49ers athletic trainer leans on mentorship he received at Pacific
For almost two decades, San Francisco 49ers players have relied on the skills of Assistant Head Athletic Trainer Manny Rivera ’01 to keep them in the game.
To Rivera, those players are much more than the pulled hamstrings, strained ligaments and other injuries that land them on his training table.
“I try to treat player No. 1—the starting quarterback—the same way as practice squad player No. 60,” said Rivera, who earned a bachelor’s degree in sports medicine from Pacific. “We are a community. I respect their work and they respect mine.”
A collaborative culture that has steered the 49ers to two Super Bowls during Rivera’s tenure was already familiar to him before he joined the team.
He is guided by the work ethic of his parents—immigrants from the Philippines—and the lessons of his mentors at Pacific, Sharon West-Sell, assistant professor of Health, Exercise and Sports Sciences, and Chris Pond, assistant director of athletics for sports medicine and wellness.
“In addition to teaching skills in the classroom, in the clinic and on the field, Sharon and Chris teach you how to carry yourself as a professional,” Rivera said. “Because of them, I had a direction in college, and I continue to stay in touch, so they are still influencing me.”
West-Sell said Rivera showed his commitment to hard work, reliability and excellence throughout his time at Pacific.
“Those traits make him well-suited for success in the professional sports environment, where players need a health care provider that matches their own level of dedication and commitment to the sport,” she said. “The fact that Manny has been with the 49ers for nearly two decades is a testament to how special he is.”
Rivera’s first role with the 49ers was as a student athletic training intern when the team held its preseason training camp at Pacific. He made such a strong impression that the 49ers hired him in 2004 after he earned his master’s in kinesiology from Indiana University and thrived in a fellowship at the U.S. Olympic Training Center.

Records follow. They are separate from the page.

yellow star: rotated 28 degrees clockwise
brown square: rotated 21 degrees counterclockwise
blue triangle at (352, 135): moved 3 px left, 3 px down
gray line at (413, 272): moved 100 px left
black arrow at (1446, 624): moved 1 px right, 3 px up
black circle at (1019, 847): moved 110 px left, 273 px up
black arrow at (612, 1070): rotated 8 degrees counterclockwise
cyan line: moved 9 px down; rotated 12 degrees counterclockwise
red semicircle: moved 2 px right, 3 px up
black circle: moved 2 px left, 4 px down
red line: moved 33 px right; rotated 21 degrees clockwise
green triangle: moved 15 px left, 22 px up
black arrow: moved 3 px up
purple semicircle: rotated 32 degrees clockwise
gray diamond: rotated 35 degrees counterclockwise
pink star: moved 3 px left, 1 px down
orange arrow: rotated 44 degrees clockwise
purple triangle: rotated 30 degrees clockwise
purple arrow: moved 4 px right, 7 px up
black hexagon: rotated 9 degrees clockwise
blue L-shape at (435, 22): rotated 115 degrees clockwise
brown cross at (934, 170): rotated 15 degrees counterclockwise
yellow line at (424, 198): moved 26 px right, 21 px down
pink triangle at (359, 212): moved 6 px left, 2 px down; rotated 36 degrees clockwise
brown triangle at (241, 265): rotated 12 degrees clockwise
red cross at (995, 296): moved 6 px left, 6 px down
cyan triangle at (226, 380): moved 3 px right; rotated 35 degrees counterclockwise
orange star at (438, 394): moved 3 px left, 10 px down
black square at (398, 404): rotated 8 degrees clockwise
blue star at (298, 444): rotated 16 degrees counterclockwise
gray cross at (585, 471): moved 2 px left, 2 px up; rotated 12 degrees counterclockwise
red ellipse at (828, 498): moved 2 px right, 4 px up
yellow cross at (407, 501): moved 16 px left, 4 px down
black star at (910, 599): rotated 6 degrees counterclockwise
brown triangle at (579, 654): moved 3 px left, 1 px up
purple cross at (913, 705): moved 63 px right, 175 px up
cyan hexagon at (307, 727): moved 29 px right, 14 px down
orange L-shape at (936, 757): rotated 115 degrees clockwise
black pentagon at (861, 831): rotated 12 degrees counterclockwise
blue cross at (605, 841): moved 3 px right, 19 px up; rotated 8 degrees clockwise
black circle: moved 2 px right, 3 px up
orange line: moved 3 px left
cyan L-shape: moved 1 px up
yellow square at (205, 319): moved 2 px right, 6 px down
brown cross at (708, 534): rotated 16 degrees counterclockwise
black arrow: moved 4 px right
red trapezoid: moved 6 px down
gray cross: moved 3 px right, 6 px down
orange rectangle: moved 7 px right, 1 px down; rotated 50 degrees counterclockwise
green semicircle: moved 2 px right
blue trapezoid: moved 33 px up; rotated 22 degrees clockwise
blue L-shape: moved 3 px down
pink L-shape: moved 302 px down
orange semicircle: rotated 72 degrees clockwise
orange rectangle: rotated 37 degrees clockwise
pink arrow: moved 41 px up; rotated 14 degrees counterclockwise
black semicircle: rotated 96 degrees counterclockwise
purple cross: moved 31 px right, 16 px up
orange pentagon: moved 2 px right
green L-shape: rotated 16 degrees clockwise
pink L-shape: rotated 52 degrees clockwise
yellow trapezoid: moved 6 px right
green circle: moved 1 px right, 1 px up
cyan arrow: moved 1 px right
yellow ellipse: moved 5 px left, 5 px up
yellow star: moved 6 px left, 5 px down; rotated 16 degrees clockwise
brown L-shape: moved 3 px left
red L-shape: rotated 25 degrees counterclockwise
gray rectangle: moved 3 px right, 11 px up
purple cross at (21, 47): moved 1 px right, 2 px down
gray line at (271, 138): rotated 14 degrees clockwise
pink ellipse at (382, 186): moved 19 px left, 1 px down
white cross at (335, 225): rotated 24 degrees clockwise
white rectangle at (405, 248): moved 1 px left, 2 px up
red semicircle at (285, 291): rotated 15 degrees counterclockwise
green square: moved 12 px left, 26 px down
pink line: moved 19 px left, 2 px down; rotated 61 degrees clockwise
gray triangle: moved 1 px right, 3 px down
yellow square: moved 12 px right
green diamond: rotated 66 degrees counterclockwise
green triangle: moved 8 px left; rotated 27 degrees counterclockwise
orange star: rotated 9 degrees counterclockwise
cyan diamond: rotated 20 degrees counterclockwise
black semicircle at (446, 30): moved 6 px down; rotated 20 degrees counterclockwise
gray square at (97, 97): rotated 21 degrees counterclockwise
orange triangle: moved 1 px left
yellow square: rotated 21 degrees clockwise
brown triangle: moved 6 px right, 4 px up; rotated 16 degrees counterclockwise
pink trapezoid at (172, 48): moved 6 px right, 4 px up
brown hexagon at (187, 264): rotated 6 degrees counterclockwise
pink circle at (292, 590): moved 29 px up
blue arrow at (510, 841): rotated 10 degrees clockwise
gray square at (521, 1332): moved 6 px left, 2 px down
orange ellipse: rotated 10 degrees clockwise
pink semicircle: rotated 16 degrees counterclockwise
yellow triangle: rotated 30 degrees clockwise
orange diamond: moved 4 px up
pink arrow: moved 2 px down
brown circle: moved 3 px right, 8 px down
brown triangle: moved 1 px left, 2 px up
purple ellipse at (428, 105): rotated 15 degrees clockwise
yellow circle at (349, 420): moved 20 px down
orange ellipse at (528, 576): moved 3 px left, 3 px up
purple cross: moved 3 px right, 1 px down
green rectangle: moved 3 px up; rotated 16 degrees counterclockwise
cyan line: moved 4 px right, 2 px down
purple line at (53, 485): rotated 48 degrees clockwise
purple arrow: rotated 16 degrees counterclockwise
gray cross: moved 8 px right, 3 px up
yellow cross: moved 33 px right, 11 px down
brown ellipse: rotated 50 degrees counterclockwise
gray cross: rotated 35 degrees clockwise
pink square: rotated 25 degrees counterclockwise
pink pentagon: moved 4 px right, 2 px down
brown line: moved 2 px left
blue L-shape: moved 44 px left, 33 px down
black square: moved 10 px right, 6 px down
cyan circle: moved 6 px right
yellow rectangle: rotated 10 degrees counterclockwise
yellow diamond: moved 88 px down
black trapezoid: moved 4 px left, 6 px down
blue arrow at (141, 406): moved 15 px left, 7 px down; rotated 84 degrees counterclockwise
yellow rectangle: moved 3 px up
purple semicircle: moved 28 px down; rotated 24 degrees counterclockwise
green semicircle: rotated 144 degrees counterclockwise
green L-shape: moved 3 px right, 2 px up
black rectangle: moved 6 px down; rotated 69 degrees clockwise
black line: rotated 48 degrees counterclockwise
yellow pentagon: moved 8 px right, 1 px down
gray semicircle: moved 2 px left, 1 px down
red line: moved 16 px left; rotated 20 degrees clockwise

Rivera shares moments of exhilaration with 49ers players and sees them at their lowest.
“To see them when they can barely lift a leg and then help them through their recovery is very rewarding,” he said.
During the season, Rivera makes a seven-day commitment to assisting players, but he still carves out time to relax with his family.
He is always mindful of contributing to his community and honoring those who helped him along his journey.
“I’ve been fortunate to be in the right place and to be surrounded by great mentors,” Rivera said. “They’ve allowed me to make mistakes, to learn and to grow. That’s why I try to give back to the younger athletic trainers on our staff. I want to give them the special treatment that I’ve received.”